If to enter denotation
C3 = √[2∙103∙ρ / c∙γm∙Θper∙ φ2∙χ2∙f2ap∙m2∙n2∙τ2] ≈ 0,14 / (φ∙χ∙fap∙m∙n∙τ), (1.54)
that we will get
F = 2ε2∙d6c / C23∙ δ02∙ton.. (1.55)
The key size of examined electromagnetic core in short-time duty is determined by a formula
dc = 3√ [(C3∙ δ0 / 1,41∙ε)∙√(F∙ton) (1.56)
Dependence of F = F(χ) is determined by correlation
√F / δ02 = 1,41∙ε∙x3 / (C3∙√ton) (1.57)
from which it is determined by a method, considered before:
dc = χ∙δ0
and accordingly cross-section of wire metal
Sm = 2π∙ρ∙(1 + n)∙fap∙m∙n∙d3c / (U∙√ton)
and number of loops of two coils
w = U∙C4∙√ton / dc ≈ U∙√ton / (π∙ρ∙(1 + n)∙dc) (1.58)
Induction in a working air-gap is calculated under the found values of dc, χ, ε or approximately by a formula:
B0 ≈ (3,8∙10-5 / τ∙ 3√C3)∙ 3√[F / (δ0∙√ ton)]
Design of asynchronous machines
Last years asynchronous machines, operating in motor and generator modes, find application in the independent systems of electrical equipment.

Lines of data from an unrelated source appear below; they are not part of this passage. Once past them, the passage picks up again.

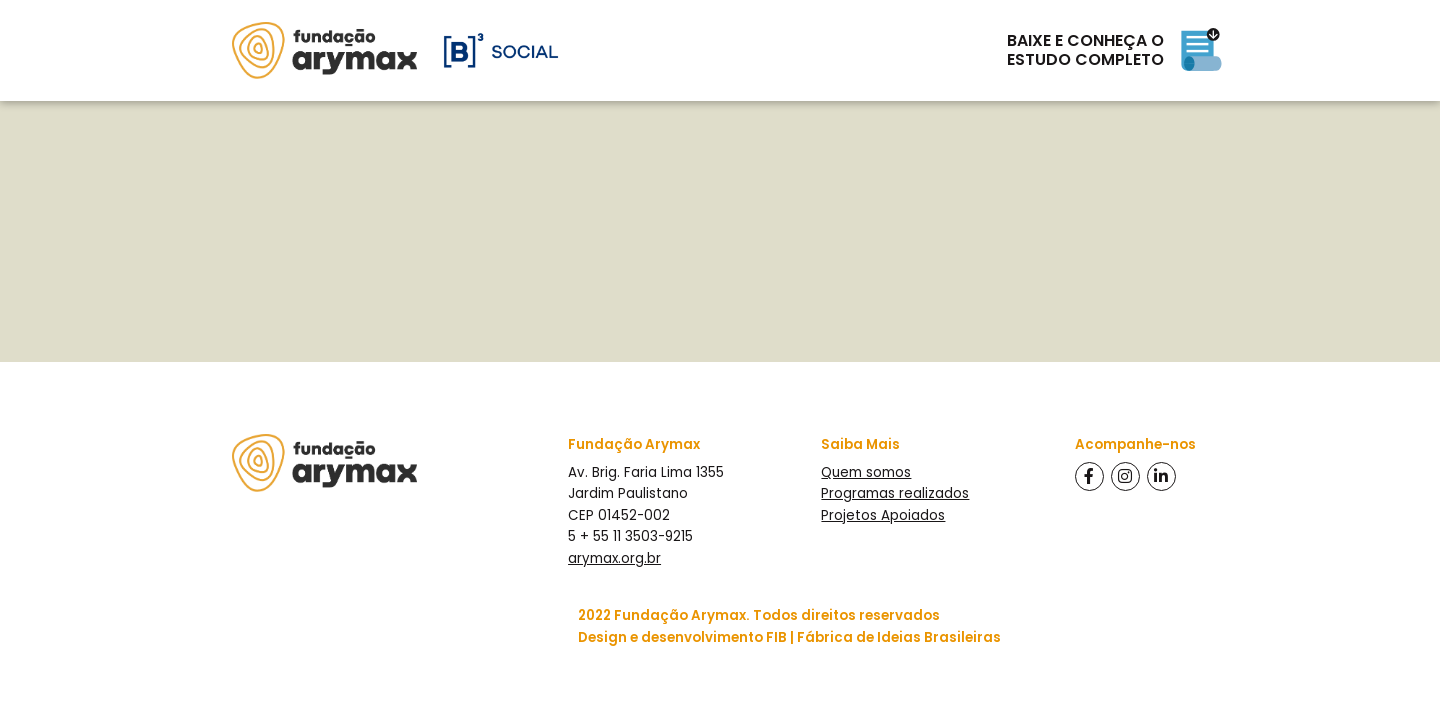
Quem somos (866, 472)
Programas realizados (895, 493)
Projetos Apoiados (883, 515)
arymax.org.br (614, 558)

Asynchronous generator of three-phase current with the rotor winding, executed as a squirrel cage, has a series of advantages : it is simple by a design, does not have sliding contacts, possesses high reliability. High mechanical durability of rotor allows to use a generator for large angular speed of rotation. The power consumption on voltage control at the use of bias method of armature back is small (in 5÷10 times less, than at magnetoelectric generators).
An asynchronous machine, being combined motor-generating unit in the independent systems of electrical equipment, can operate in two modes − motor and generator. In the motor mode there is an acceleration of machine with a turbine to nominal speed, i. е. it operates in the starter mode. At working substance supply to a turbine and disconnecting of external feed an asynchronous machine passes into the generator mode, here the process of passing into the independent system does not require an interruption in the users feed. Starting time of plant is reduced.
The lack of asynchronous generators, limiting their application, are a necessity of application of excitation capacitors and complication of voltage control.